I'm very confused about what frequencies can be set on the Si5351a in terms of what frequency you ask for and what frequency you actually get. I'm not concerned so much about the actual frequency as the accuracy of frequency step sizes which are requested.? I've read the spec sheet, which pretty much numbs my brain after a while. I've read lots of web articles, none of which actually answer the questions I have.? I'm certainly confused by the ability to specify the desired frequency with 0.01Hz resolution in the Arduino libraries. Presumably this is specifications of the Si5351a frequency determining registers rather than any actual ability to generate frequencies in 0.01Hz steps. Most of the arduino sketcchs seem to suggest at least 1Hz accuracy, even though it seems hard to even get exact 1Hz steps. The Si Labs clockbuilder utility for the Si5351 actually has the frequency input in steps of 0.001Hz.

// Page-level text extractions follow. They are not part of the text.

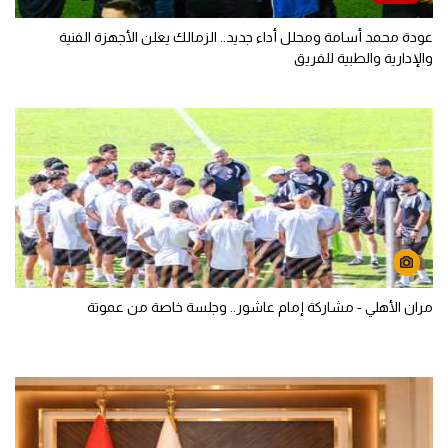
عودة محمد أسامة ومحلل أداء جديد.. الزمالك يعلن الأجهزة الفنية
والإدارية والطبية للفريق
مران الأهلي - مشاركة إمام عاشور.. وجلسة خاصة من عموتة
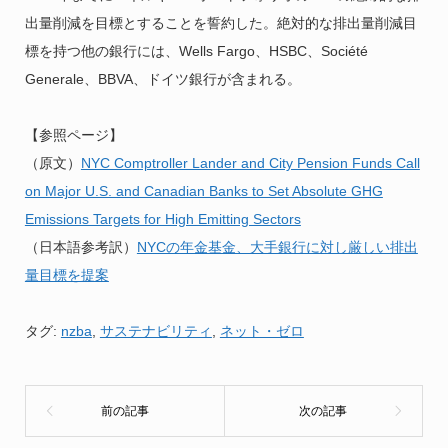
出量削減を目標とすることを誓約した。絶対的な排出量削減目
標を持つ他の銀行には、Wells Fargo、HSBC、Société
Generale、BBVA、ドイツ銀行が含まれる。
【参照ページ】
（原文）
NYC Comptroller Lander and City Pension Funds Call
on Major U.S. and Canadian Banks to Set Absolute GHG
Emissions Targets for High Emitting Sectors
（日本語参考訳）
NYCの年金基金、大手銀行に対し厳しい排出
量目標を提案
タグ:
nzba
,
サステナビリティ
,
ネット・ゼロ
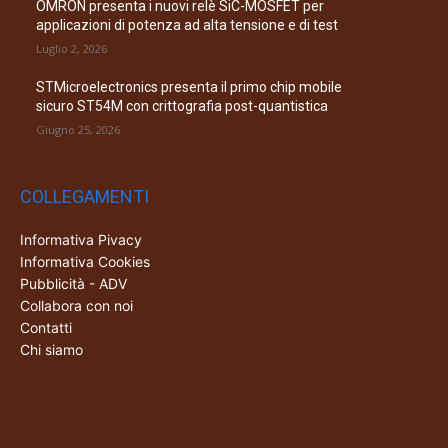
OMRON presenta i nuovi relè SiC-MOSFET per
applicazioni di potenza ad alta tensione e di test
Luglio 2, 2026
STMicroelectronics presenta il primo chip mobile
sicuro ST54M con crittografia post-quantistica
Giugno 25, 2026
COLLEGAMENTI
Informativa Pivacy
Informativa Cookies
Pubblicità - ADV
Collabora con noi
Contatti
Chi siamo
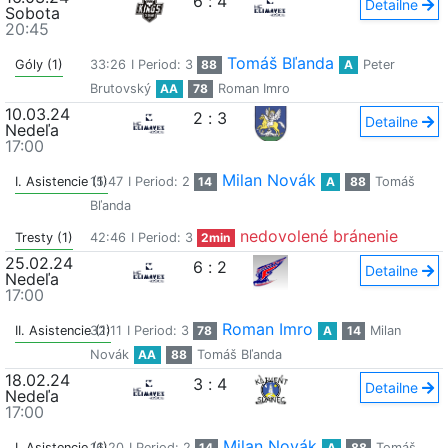
6
:
4
Detailne
Sobota
20:45
Tomáš Bľanda
Góly (1)
33:26
I Period: 3
88
A
Peter
Brutovský
AA
78
Roman Imro
10.03.24
2
:
3
Detailne
Nedeľa
17:00
Milan Novák
I. Asistencie (1)
15:47
I Period: 2
14
A
88
Tomáš
Bľanda
nedovolené bránenie
Tresty (1)
42:46
I Period: 3
2min
25.02.24
6
:
2
Detailne
Nedeľa
17:00
Roman Imro
II. Asistencie (1)
32:11
I Period: 3
78
A
14
Milan
Novák
AA
88
Tomáš Bľanda
18.02.24
3
:
4
Detailne
Nedeľa
17:00
Milan Novák
I. Asistencie (1)
16:20
I Period: 2
14
A
88
Tomáš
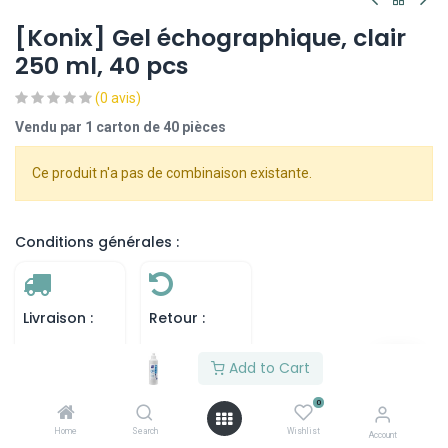
[Konix] Gel échographique, clair
250 ml, 40 pcs
(0 avis)
Vendu par 1 carton de 40 pièces
Ce produit n'a pas de combinaison existante.
Conditions générales :
Livraison :
Retour :
7 jours
Aucun retour
Add to Cart
ouvrables
possible
0
Home
Search
Wishlist
Account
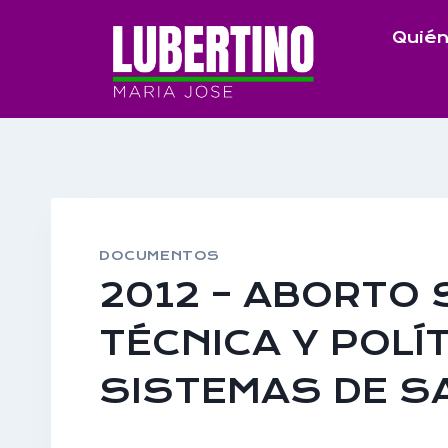
Saltar
Quién
al
contenido
DOCUMENTOS
2012 – ABORTO 
TÉCNICA Y POLÍ
SISTEMAS DE S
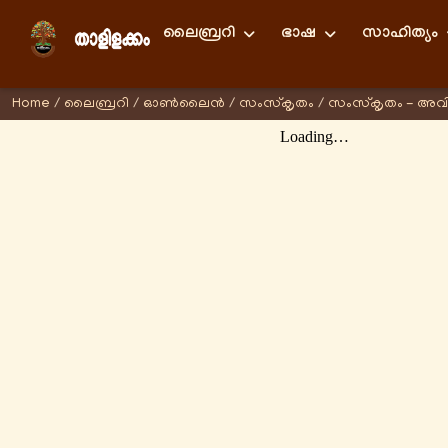
ലൈബ്രറി
ഭാഷ
സാഹിത്യം
Home
/
ലൈബ്രറി
/
ഓണ്‍ലൈന്‍
/
സംസ്കൃതം
/
സംസ്കൃതം - അവ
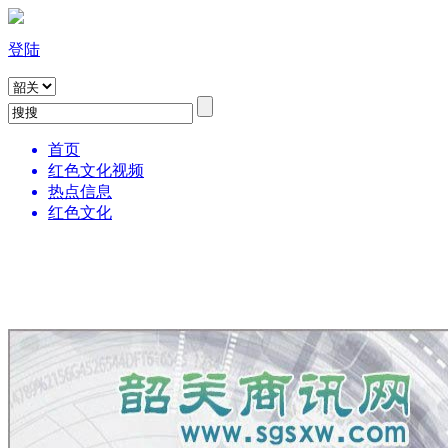
登陆
首页
红色文化视频
热点信息
红色文化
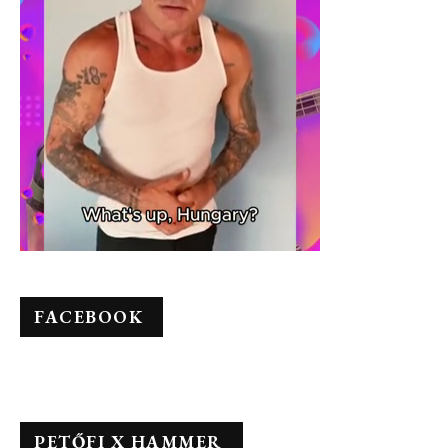
FACEBOOK
PETŐFI X HAMMER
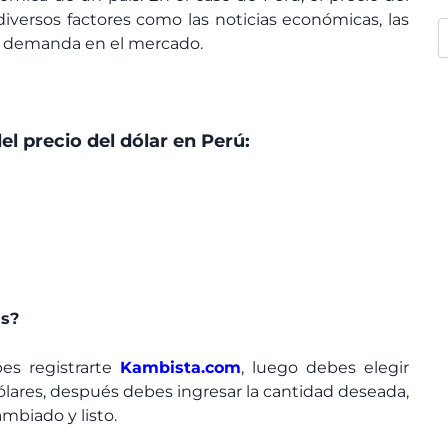
versos factores como las noticias económicas, las
a y demanda en el mercado.
el precio del dólar en Perú:
as?
bes registrarte
Kambista.com
, luego debes elegir
lares, después debes ingresar la cantidad deseada,
mbiado y listo.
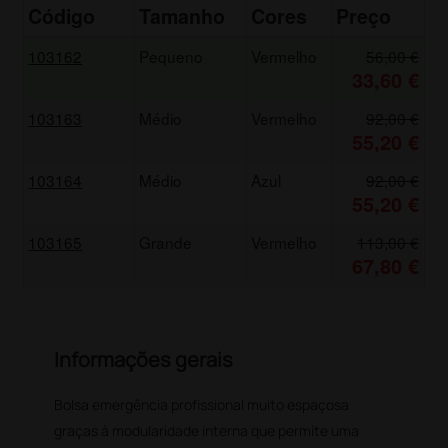
Código
Tamanho
Cores
Preço
103162
Pequeno
Vermelho
56,00 €
33,60 €
103163
Médio
Vermelho
92,00 €
55,20 €
103164
Médio
Azul
92,00 €
55,20 €
103165
Grande
Vermelho
113,00 €
67,80 €
Informações gerais
Bolsa emergência profissional muito espaçosa
graças à modularidade interna que permite uma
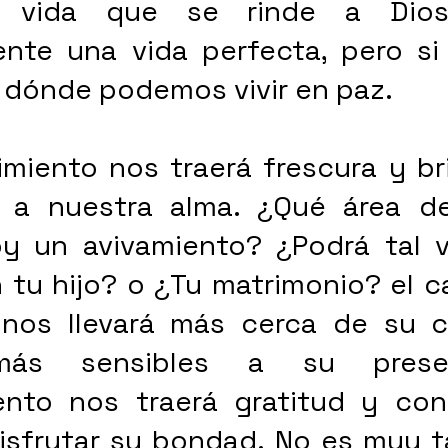
 vida que se rinde a Dios
nte una vida perfecta, pero si 
l dónde podemos vivir en paz.
o a nuestra alma. ¿Qué área de
y un avivamiento? ¿Podrá tal ve
 tu hijo? o ¿Tu matrimonio? el c
 nos llevará más cerca de su c
ás sensibles a su presenc
ento nos traerá gratitud y con 
sfrutar su bondad. No es muy ta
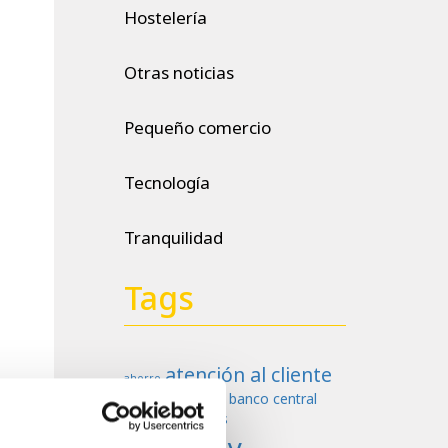
Hostelería
Otras noticias
Pequeño comercio
Tecnología
Tranquilidad
Tags
atención al cliente
ahorro
banco central
aumento negocios
europeo
billetes
Cashlogy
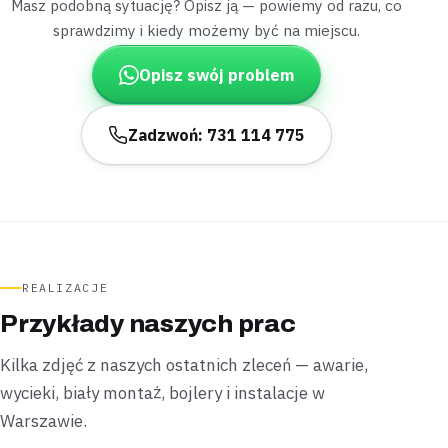
Masz podobną sytuację? Opisz ją — powiemy od razu, co
Brochów
dom z hydroforem
sprawdzimy i kiedy możemy być na miejscu.
„Głośna praca hydroforu towarzyszyła jeszcze
niepodłączonej nowej umywalce.”
Opisz swój problem
Podłączyliśmy umywalkę i przy okazji sprawdziliśmy pracę
hydroforu,
wszystko załatwiliśmy podczas jednej
wizyty
.
Zadzwoń: 731 114 775
Zamontowane
1 wizyta
Leoncin
dom ze studnią
„Mimo pozornie całego silikonu kabina przeciekała
u samego dołu.”
Wymieniliśmy uszczelkę progu i ponownie
REALIZACJE
zasilikonowaliśmy krawędzie,
naprawa obeszła się bez
Przykłady naszych prac
rozbierania zabudowy
.
Kilka zdjęć z naszych ostatnich zleceń — awarie,
Uszczelnione
Bez rozbierania zabudowy
wycieki, biały montaż, bojlery i instalacje w
Warszawie.
Czosnów
kotłownia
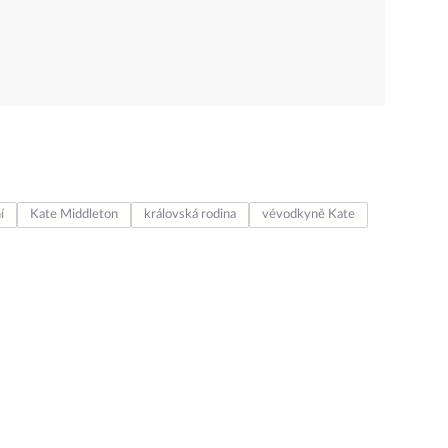
í
Kate Middleton
královská rodina
vévodkyně Kate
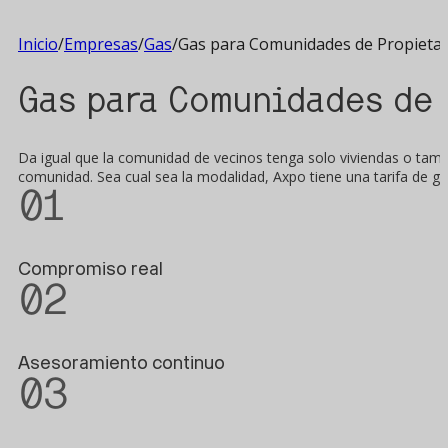
Inicio
/
Empresas
/
Gas
/
Gas para Comunidades de Propietar
Gas para Comunidades de 
Da igual que la comunidad de vecinos tenga solo viviendas o tam
comunidad. Sea cual sea la modalidad, Axpo tiene una tarifa de ga
01
Compromiso real
02
Asesoramiento continuo
03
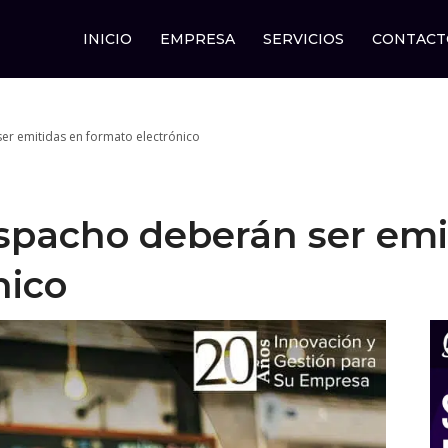
INICIO
EMPRESA
SERVICIOS
CONTACT
er emitidas en formato electrónico
spacho deberán ser emi
nico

The application is for a low power Q65 beacon on 144MHz. I can handle the Q65 with no problem. I can handle the frequency accuracy and stability with no problem. The problem comes in generating a set of tones with, for example, 6.667Hz spacing.? I have seem people reporting 2m WSPR transmitters, which have tight specs and need 1.4648Hz tone spacing, so 6.667Hz should be possible. For this application and with tone spacing this wide, the frequency step size doesn't have to be accurate to 3 decimal places. In fact anything around 6.6 +/- 0.5Hz would work. I can generate a set of tones which will, in fact, decode correctly, but the tones can be 1 or 2 Hz from where they should be, and that's not going to be a good thing when decoding weak signals. However Q65 tone spacing can be anything from 0.289 to 26.667Hz, depending on the period and submode, so the more accurately the frequency step size can be set, the better. For now I'm just interested in 6.667Hz tone spacing and frequencies set to the nearest 0.1Hz would be fine. Even to the nearest 0.5Hz would probably be OK.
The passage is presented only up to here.